As mentioned, the Key acts as a bridge between various tables, enabling PowerPivot to link the data together. In most cases, the auto-detection feature of PowerPivot is sufficient as it auto-detects and utilizes relationships between tables to compile various data together. In this recipe, we have studied the tables independently, analyzed the links between them, and manually reproduced the links between the tables to generate the same pivot table as before by connecting various tables together.

There's more...

There are some tables that cannot be linked despite having links. An example would be using BusinessEntityID as a link between BusinessEntityAddress and BusinessEntityContact. As these tables cannot be linked, the tables linked with BusinessEntityAddress (that is, Address, Person, EmailAddress, and PhoneNumber) cannot be used in conjunction with the tables linked with BusinessEntityContact (that is, ContactType).

Creating custom tables instead of connecting relationships

As an alternative to building relationships between various tables, we can just add all the relevant items into one table. This is normally called View in a database, where the aggregated data from many tables are shown as a single table. This will be useful for the previously mentioned case, by merging the tables BusinessEntityAddress and BusinessEntityContact together. We will discuss this method in the following Adding new custom columns (Intermediate) recipe, where we learn how to modify PowerPivot data tables using formulas.

 

Adding new custom columns (Intermediate)


As we saw in previous recipes, sometimes the data by itself is not what we want. Furthermore, we are restricted to what is already available and are unable to arrange the data the way we want it, even if it is rather simple such as arranging it by every five years instead of by every year.

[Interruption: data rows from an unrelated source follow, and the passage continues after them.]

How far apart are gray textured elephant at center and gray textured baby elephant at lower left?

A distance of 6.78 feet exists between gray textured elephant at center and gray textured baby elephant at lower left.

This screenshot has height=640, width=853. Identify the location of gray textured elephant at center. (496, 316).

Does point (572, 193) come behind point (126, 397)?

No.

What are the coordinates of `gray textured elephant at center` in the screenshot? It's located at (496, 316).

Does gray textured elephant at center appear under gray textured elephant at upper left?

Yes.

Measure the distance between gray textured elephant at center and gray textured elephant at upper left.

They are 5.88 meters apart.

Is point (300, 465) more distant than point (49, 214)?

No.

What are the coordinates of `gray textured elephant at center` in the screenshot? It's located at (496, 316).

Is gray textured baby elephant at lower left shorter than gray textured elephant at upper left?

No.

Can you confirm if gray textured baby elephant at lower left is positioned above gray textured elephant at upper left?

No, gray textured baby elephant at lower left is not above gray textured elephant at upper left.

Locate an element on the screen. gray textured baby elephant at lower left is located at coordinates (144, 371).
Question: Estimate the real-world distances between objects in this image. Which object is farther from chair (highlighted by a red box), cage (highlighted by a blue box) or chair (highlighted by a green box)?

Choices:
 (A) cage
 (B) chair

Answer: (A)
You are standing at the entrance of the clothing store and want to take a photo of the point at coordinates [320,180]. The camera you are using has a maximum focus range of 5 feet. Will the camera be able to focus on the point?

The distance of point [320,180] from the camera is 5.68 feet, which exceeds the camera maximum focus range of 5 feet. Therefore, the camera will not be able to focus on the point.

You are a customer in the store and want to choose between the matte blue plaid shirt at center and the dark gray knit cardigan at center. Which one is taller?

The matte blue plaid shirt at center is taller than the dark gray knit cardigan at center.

PowerPivot, just like Excel, supports user-friendly manual inputs into data columns, and we are able to input a Data Analysis Expressions (DAX) formula, which is very similar to Excel formulas. By inputting these additional formulas and creating additional columns, we will be able to select from a wider range of data columns to exactly suit our needs.

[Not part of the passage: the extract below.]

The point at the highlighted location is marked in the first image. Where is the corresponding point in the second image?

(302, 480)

We will practice various aspects of creating a custom column and the associated benefits by following the steps in this recipe.

Getting ready

To learn the basic formulas of Excel would be beneficial in configuring additional custom data columns.

Then, we will need a new set of data that we can selectively filter, modify, and use. Open up a new instance of PowerPivot and import from SQL. Select all 19 tables that have the Schema value as Sales and filter out the Modified Date and rowguid columns in order to be more efficient in storing and calculating the data as shown in the following screenshot:

Save the file as CustomColumns_v1.xlsx. Refer to the recipe where we imported the data from SQL if we are stuck at any point.

How to do it...

In this section, we will use the imported data and create additional data using custom columns through multiple sheets that build on one another.

The following are the steps to add a new custom column using the CustomColumns_v1.xlsx file, which results in the creation of the DeliveryTime01 sheet:

  1. The table SalesOrderHeader contains the OrderDate, DueDate, ShipDate, OnlineOrderFlag, ShipMethodID, and TerritoryID columns. These are the relevant data if we are interested in analyzing the shipping time based on: whether the order was an online order or not, which shipping method was chosen, and which area it was delivered to. We can also analyze whether the shipping period met the due date deadline or not.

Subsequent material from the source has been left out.